Donald Trump ne cache pas son indignation. Lors d’un dîner de levée de fonds pour les républicains, qui s’est tenu à Washington le 25 mars, il a exprimé son mécontentement envers deux juges de la Cour suprême qu’il a lui-même nommés. Ce nouvel affront intervient après une décision de la Cour qui a annulé une partie importante des tarifs d’urgence, une mesure que Trump défendait ardemment.
EN BREF
- Donald Trump critique deux juges de la Cour suprême, Amy Coney Barrett et Neil Gorsuch.
- Il affirme que leur décision a coûté des centaines de milliards de dollars aux États-Unis.
- Le président de la Cour suprême, John Roberts, appelle à la fin des attaques personnelles contre les juges.
Lors de son discours, Trump a clairement désigné Amy Coney Barrett et Neil Gorsuch, exprimant son dégoût à leur égard : « Deux des personnes qui ont voté pour ça, je les ai nommées, et elles me dégoûtent. Elles me dégoûtent parce qu’elles sont mauvaises pour notre pays. » Ces propos, révélateurs de son rapport tumultueux avec la justice, soulignent les tensions qui existent entre l’exécutif et le judiciaire aux États-Unis.
Le président américain ne s’est pas contenté de critiquer leurs décisions. Il a également dressé un tableau binaire de la Cour suprême, opposant les juges démocrates, qu’il accuse de solidarité inconditionnelle, aux juges républicains, qu’il considère comme manquant de loyauté envers leur créateur. Pour Trump, ces derniers « manquent ouvertement de respect aux présidents qui les ont nommés » et prennent des décisions qu’il qualifie de « mauvaises et injustifiées ».
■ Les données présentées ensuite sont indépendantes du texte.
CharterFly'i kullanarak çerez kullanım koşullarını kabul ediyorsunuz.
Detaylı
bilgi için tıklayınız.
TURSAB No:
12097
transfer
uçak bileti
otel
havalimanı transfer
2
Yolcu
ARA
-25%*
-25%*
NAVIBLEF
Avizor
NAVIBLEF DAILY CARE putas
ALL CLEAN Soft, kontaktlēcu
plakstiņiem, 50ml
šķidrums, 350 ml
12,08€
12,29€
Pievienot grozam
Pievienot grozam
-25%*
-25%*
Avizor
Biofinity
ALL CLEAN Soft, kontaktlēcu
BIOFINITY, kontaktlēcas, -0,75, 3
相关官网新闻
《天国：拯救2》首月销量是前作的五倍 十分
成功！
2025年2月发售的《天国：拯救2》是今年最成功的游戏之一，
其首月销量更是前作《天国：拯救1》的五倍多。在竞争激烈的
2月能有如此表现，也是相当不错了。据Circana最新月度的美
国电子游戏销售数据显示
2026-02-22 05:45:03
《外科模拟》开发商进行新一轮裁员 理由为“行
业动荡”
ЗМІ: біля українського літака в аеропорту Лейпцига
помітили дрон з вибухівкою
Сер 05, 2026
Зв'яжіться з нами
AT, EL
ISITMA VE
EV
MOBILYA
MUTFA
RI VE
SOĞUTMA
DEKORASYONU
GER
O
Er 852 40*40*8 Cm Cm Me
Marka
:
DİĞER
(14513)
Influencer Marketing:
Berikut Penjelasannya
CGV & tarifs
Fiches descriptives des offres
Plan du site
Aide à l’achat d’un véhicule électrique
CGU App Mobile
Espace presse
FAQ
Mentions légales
Trump a également affirmé que la décision de la Cour avait entraîné une perte économique colossale, avançant le chiffre de « centaines de milliards de dollars », sans toutefois fournir de détails ou de preuves pour étayer cette affirmation. Ce type de langage, qui ne fait que renforcer les clivages politiques, semble refléter une stratégie plus large visant à galvaniser sa base électorale en période de polarisation accrue.
La réaction de la Cour suprême à ces attaques n’a pas tardé. La semaine précédente, John Roberts, le président de la Cour, a pris la parole pour dénoncer ce qu’il perçoit comme une escalade des attaques personnelles contre les juges. Bien qu’il n’ait pas mentionné Trump par son nom, ses commentaires ont été interprétés comme un appel à la retenue : « Les juges à travers le pays travaillent très dur pour prendre les bonnes décisions. Les attaques personnelles sont dangereuses, et elles doivent cesser. »
Cette déclaration rare souligne la tension croissante entre le pouvoir exécutif et l’institution judiciaire, exacerbée par un climat politique de plus en plus polarisé. Les juges, souvent pris pour cibles dans des discours acrimonieux, se retrouvent à jongler entre l’indépendance judiciaire et la pression exercée par les figures politiques.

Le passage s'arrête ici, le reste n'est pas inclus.